Il feudo

Siamo davanti ad un ring, siamo i pugili che entrano nell’arena e sentono il boato del pubblico diviso in fazioni, siamo ad un incontro di pugilato, pronti ad affrontare i pugni dell’avversario, ma siamo pronti ad affrontare la vita?

Il feudo è un romanzo d’ispirazione pugilistica, in quanto il protagonista Jonas è un giovane pugile semi professionista, ma l’attenzione dell’autore francese David Lopez non è rivolta principalmente alle scazzottate quanto alla gioventù e alla vita di quartiere che si dipana fuori dal ring.

Jonas abita in un sobborgo francese, uno di quelli troppo distanti dai divertimenti e dalle attenzioni delle grandi città, in cui si vive soltanto per il lavoro e la noia colma i vuoti superstiti. Tra un allenamento e l’altro, sempre condotti un po’ controvoglia, Jonas passa la maggior parte del suo tempo con i suoi amici, un gruppo di persone conosciute dagli anni d’infanzia con cui forma una tribù di perditempo.

La sua vita è composta principalmente dalla totale assenza di un obiettivo per cui motivarsi e cambiare qualcosa. Lo status quo dell’esistenza che conduce si pietrifica in giornate tutte uguali, colme di sigarette, canne e alcool, usati per annegare la noia e soffocare le angosce di un futuro inesistente. Il tempo con gli amici è sempre uguale, lo stordimento delle canne accompagnato alla musica rap cerca di distogliere l’attenzione dalle preoccupazioni, che non si affacciano se non ad un orizzonte tenuto debitamente a distanza.
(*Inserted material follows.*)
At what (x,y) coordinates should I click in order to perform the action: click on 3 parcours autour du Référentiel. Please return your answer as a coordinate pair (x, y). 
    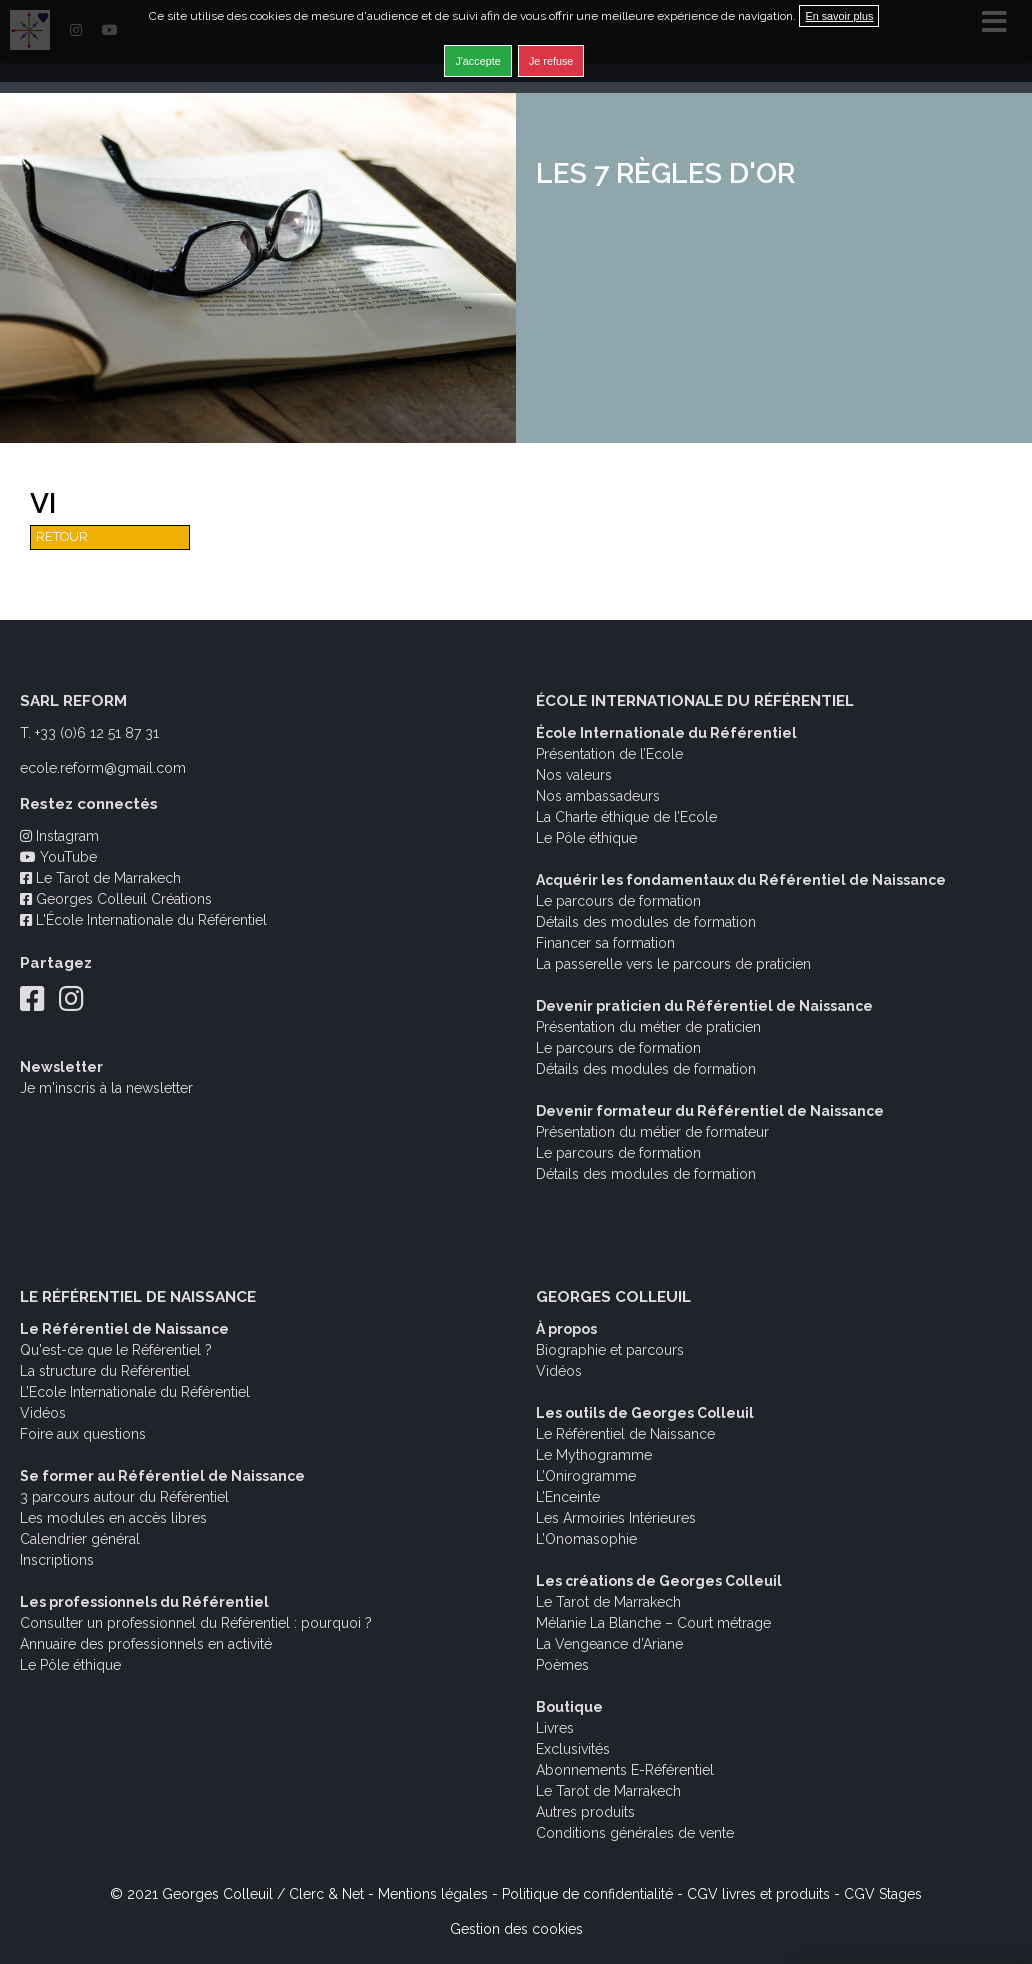     Looking at the image, I should click on (124, 1497).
Il feudo è questa loro città chiusa su sé stessa, spazio cui sentono di appartenere, è la casa in cui si rifugiano a fumare e giocare alla playstation, è il tempo che occupano senza avere alcuno scopo, è la loro vita, delineata da dei confini autoimposti che non riescono e non hanno intenzione di superare, per paura di fronteggiare l’ignoto.

“La noia richiede gestione. Si costruisce. Si stimola. Ci vuole un certo senso della misura. Il rimedio lo abbiamo trovato, ci divertiamo ad appallarci. Disinneschiamo. Capita di sentirci frustrati, ma l’essenziale per noi è restare al nostro posto. Perché qua dove siamo non rischiamo di cadere.”

La trama pugilistica è interessante, forse potrebbe essere qualsiasi altro sport, ma forse solo la boxe, grazie ad una narrazione culturale fatta di film e grandi incontri, riesce a delineare un immaginario di rivalsa, del perdente che cerca di giocarsi le sue carte per svoltare la sua vita e sfuggire al suo passato. Tutti i cliché sono presenti, ma la scrittura non ne risente, anzi si avvantaggia dei gesti e delle movenze per descrivere appieno l’ambiente, facendo sentire il lettore circondato dalle corde di un ring.

La storia è quella di un match di riscatto da vincere per vendicare la sconfitta e cercare una nuova occasione. Il messaggio è che forse alcune persone non hanno neanche voglia di avere un’occasione, si accontentano della loro vita e non desiderano essere al centro, basta non stare troppo male negli angoli del ring.